Dissidio

Trabalhadores de Suape cruzam os braços nesta quinta-feira

Desde o dissídio coletivo, que aconteceu em agosto, está é a quinta paralisação de empresas que prestam serviço à Petrobras

Funcionários da Alusa Engenharia, empresa responsável pela instalação da subestação da Refina Abreu e Lima, estão de braços cruzados desde a manhã desta quinta-feira (06). Eles reivindicam o pagamento de salários atrasados, do vale alimentação (Sodexo), além da rescisão de contrato de uma parcela de trabalhadores que já foi afastada do serviço, devido à diminuição da demanda.

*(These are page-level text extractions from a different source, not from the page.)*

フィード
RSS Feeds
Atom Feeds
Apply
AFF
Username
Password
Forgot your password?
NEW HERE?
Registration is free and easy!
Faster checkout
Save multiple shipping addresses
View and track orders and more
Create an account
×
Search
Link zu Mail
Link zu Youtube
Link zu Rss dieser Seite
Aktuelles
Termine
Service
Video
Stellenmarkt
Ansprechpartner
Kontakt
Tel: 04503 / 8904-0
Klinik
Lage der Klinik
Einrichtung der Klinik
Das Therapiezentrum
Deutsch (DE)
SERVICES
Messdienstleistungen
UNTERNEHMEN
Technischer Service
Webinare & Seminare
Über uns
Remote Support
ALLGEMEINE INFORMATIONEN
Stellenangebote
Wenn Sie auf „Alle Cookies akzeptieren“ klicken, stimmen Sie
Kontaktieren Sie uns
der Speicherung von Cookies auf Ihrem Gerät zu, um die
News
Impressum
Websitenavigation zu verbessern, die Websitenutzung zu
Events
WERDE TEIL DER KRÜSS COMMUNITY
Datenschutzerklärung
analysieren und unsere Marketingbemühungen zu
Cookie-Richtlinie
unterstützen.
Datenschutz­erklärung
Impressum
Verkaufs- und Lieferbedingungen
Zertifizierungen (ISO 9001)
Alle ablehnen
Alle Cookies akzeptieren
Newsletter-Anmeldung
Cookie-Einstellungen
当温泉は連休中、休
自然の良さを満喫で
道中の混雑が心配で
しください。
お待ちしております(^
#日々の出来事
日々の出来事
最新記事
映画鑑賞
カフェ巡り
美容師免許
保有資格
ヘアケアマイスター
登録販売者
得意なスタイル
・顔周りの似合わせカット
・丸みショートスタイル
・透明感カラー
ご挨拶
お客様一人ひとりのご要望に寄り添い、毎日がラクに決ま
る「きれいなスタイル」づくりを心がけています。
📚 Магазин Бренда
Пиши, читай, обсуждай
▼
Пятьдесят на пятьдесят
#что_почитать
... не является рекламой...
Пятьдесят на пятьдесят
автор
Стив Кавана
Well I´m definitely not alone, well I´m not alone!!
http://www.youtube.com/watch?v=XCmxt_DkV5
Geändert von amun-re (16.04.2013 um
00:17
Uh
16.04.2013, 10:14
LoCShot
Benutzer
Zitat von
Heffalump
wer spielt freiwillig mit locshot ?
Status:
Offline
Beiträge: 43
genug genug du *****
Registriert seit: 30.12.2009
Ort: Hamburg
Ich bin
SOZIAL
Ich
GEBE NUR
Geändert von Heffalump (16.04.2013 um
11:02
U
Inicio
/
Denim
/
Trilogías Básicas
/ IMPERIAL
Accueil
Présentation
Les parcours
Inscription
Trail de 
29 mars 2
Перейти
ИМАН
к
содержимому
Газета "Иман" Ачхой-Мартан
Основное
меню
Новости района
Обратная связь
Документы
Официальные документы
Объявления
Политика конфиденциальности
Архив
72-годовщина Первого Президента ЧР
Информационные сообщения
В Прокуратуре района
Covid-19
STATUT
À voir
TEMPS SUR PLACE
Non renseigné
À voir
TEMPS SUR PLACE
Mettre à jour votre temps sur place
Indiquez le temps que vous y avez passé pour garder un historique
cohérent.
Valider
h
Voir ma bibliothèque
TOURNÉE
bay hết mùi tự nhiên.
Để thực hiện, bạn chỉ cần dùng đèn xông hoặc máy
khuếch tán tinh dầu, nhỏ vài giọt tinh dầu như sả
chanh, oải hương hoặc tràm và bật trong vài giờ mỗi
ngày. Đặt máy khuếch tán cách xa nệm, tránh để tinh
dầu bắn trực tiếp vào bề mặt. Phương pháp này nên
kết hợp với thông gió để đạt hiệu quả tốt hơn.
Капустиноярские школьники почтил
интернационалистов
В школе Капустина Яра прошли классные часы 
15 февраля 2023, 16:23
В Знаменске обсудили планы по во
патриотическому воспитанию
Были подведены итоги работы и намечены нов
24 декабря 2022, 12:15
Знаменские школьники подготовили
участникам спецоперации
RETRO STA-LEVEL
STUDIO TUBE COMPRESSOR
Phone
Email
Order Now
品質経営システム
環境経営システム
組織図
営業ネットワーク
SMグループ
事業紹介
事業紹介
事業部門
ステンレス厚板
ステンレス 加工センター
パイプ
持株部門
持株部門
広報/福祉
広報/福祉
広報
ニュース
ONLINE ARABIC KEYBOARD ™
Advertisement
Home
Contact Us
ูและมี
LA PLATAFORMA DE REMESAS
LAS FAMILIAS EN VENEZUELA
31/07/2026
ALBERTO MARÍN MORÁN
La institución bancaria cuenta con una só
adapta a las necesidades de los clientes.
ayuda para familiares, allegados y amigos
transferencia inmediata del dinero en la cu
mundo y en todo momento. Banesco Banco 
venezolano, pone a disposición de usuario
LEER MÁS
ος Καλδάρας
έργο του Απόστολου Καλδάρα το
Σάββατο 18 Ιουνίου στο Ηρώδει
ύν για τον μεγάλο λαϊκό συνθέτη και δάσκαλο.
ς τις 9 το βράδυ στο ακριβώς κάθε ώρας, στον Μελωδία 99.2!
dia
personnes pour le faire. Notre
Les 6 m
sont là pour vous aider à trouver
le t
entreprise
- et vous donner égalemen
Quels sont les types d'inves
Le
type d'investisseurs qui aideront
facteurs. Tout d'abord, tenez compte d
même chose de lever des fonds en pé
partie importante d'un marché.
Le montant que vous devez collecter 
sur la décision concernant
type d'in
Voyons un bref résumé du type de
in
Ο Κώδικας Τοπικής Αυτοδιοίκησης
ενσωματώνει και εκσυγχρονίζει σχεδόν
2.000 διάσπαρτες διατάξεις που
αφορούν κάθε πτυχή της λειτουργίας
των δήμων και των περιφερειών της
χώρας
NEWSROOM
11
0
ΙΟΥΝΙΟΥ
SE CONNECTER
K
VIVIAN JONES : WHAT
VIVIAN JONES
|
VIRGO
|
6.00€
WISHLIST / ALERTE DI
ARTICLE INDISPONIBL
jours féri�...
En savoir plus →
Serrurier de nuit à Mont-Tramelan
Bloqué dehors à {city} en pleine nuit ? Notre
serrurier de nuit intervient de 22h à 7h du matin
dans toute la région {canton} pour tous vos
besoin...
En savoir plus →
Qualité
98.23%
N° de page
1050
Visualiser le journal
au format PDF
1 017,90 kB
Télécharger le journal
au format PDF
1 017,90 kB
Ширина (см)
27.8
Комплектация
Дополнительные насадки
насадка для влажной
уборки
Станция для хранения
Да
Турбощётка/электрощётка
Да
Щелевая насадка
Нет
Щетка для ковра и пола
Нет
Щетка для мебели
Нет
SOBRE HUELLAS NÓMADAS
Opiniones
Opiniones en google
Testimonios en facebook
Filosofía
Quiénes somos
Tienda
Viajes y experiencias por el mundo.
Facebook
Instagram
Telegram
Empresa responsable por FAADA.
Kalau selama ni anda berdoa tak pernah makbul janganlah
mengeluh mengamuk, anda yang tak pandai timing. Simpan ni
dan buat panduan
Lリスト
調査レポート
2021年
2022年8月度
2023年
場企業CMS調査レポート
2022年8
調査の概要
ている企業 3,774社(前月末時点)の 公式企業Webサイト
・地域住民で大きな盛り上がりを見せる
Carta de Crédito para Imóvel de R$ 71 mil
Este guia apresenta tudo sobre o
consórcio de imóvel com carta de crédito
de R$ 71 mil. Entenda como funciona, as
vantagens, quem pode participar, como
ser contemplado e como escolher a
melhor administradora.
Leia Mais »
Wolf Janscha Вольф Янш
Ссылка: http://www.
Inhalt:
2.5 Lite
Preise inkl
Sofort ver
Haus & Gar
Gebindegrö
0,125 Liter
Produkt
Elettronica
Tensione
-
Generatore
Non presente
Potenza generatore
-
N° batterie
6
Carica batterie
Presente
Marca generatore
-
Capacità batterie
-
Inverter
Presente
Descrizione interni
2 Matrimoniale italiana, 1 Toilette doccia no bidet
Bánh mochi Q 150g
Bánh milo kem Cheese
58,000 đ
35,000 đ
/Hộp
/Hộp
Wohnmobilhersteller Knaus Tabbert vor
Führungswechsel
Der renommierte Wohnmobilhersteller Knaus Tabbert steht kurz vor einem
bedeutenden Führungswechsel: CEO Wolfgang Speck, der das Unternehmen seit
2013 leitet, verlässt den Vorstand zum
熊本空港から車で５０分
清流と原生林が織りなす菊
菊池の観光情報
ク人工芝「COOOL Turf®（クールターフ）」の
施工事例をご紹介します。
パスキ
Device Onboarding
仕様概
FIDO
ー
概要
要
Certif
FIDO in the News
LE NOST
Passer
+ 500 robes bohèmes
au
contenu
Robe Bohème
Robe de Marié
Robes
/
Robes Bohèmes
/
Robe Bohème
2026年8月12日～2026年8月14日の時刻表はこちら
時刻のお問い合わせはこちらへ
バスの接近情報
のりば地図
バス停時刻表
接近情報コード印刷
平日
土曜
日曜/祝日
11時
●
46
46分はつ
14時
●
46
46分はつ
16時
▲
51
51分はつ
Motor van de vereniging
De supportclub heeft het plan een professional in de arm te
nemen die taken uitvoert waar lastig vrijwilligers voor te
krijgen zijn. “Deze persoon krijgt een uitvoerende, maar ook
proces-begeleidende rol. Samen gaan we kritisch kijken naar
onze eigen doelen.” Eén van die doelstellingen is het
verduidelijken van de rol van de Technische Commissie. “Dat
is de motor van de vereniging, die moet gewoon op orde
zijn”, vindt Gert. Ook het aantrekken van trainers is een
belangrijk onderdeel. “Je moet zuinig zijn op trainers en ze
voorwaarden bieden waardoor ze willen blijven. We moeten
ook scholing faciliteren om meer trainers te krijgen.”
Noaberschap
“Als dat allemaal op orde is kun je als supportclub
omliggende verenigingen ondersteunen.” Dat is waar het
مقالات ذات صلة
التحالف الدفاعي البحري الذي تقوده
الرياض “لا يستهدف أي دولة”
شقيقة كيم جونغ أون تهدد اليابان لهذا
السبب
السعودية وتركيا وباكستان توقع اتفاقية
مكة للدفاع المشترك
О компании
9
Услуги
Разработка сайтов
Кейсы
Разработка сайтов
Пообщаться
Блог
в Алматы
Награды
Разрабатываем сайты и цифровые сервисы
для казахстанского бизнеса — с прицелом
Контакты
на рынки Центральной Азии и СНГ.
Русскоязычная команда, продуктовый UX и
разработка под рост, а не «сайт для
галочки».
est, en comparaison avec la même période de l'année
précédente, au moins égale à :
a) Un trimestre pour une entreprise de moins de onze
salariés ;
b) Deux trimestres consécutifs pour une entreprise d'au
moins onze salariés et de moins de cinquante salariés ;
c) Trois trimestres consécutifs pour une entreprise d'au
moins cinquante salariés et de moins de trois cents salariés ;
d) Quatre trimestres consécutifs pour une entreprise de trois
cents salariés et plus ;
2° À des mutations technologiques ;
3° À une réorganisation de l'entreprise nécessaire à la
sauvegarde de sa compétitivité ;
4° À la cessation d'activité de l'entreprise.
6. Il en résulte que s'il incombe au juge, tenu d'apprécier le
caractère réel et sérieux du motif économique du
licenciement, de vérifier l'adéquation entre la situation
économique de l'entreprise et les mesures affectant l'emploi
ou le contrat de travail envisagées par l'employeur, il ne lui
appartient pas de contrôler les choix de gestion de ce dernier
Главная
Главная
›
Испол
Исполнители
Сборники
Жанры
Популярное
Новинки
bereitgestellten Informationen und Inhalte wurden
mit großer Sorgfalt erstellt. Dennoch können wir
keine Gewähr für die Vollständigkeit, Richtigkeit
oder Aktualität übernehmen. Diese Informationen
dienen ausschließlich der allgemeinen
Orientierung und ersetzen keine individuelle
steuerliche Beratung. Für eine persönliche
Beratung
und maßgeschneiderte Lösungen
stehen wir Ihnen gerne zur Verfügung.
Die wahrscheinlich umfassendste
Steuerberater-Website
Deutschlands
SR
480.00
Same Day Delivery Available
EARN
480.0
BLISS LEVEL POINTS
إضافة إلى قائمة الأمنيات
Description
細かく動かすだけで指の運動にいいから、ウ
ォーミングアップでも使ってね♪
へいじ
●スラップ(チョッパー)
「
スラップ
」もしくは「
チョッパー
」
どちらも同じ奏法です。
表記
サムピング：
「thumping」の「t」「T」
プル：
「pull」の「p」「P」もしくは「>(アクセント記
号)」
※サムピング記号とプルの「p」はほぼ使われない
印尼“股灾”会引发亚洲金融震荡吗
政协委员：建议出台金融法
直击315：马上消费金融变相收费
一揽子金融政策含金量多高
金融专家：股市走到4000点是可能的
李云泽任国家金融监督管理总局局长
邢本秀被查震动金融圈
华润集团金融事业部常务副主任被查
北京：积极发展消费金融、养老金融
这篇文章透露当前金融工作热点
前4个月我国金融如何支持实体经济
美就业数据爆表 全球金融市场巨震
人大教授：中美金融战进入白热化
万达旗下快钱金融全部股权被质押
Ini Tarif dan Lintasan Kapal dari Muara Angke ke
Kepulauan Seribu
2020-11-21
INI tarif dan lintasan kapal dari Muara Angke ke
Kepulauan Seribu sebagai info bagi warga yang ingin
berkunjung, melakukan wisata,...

Uma greve chegou a ser iniciada na última sexta-feira (31). Porém, durante reunião de negociação realizada entre a Alusa Engenharia e o Sindicato dos Trabalhadores das Indústrias de Construção de Estradas, Pavimentação e Obras de Terraplenagem em Geral no Estado de Pernambuco (Sintepav), a Alusa declarou, em ata de reunião, que todo o débito seria quitado até o próximo dia 10 de outubro, se os funcionários voltassem aos seus postos de trabalho.

Na noite de ontem, de acordo com o assessor de crises do Sintepav, Leodelson Bastos, a Alusa teria informado que não cumpriria o acordo, porque a Petrobrás deixou de repassar para a empresa R$ 1,8 bilhão, de onde sairia os pagamentos dos trabalhadores. “Por isso, nós decidimos parar”, declarou Leodelson. A greve segue por tempo indeterminado e o Sintepav aguarda um novo posicionamento da Alusa. Vale ressaltar que os trabalhadores não estão fazendo protesto, tampouco fechando vias de acesso à Suape. Estão, apenas, com o trabalho paralisado.